Exercise objective: In this exercise, print only the lines of the records below from the one with "half day tutorials and workshops on Monday 24" through the one with "It also provides", inclusive. Pictures are not part of the copy.

Information supplied:
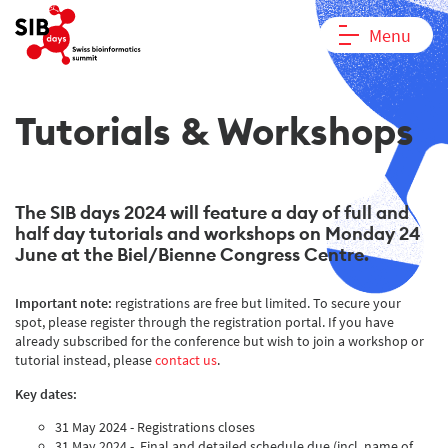
Menu
Tutorials & Workshops
The SIB days 2024 will feature a day of full and
half day tutorials and workshops on Monday 24
June at the Biel/Bienne Congress Centre.
Important note:
registrations are free but limited. To secure your
spot, please register through the registration portal. If you have
already subscribed for the conference but wish to join a workshop or
tutorial instead, please
contact us
.
Key dates:
31 May 2024 - Registrations closes
31 May 2024 - Final and detailed schedule due (incl. name of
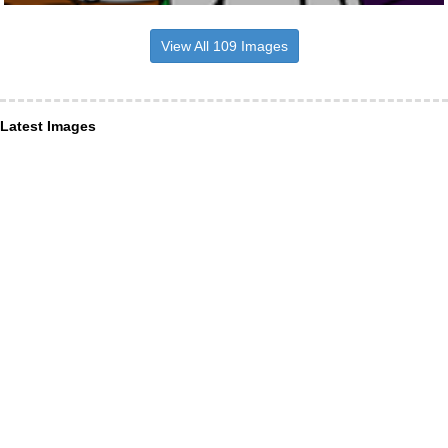
View All 109 Images
Latest Images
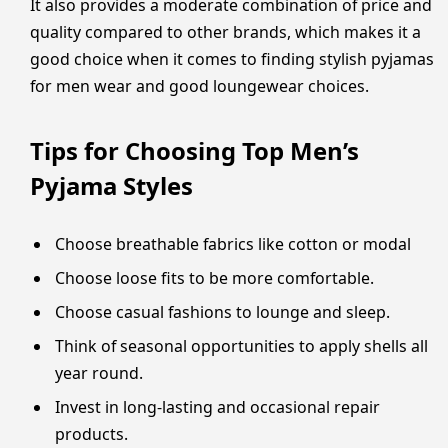
It also provides a moderate combination of price and
quality compared to other brands, which makes it a
good choice when it comes to finding stylish pyjamas
for men wear and good loungewear choices.
Tips for Choosing Top Men’s
Pyjama Styles
Choose breathable fabrics like cotton or modal
Choose loose fits to be more comfortable.
Choose casual fashions to lounge and sleep.
Think of seasonal opportunities to apply shells all
year round.
Invest in long-lasting and occasional repair
products.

Solved exercise:
half day tutorials and workshops on Monday 24
June at the Biel/Bienne Congress Centre.
Important note:
registrations are free but limited. To secure your
spot, please register through the registration portal. If you have
already subscribed for the conference but wish to join a workshop or
tutorial instead, please
contact us
.
Key dates:
31 May 2024 - Registrations closes
31 May 2024 - Final and detailed schedule due (incl. name of
View All 109 Images
Latest Images
It also provides a moderate combination of price and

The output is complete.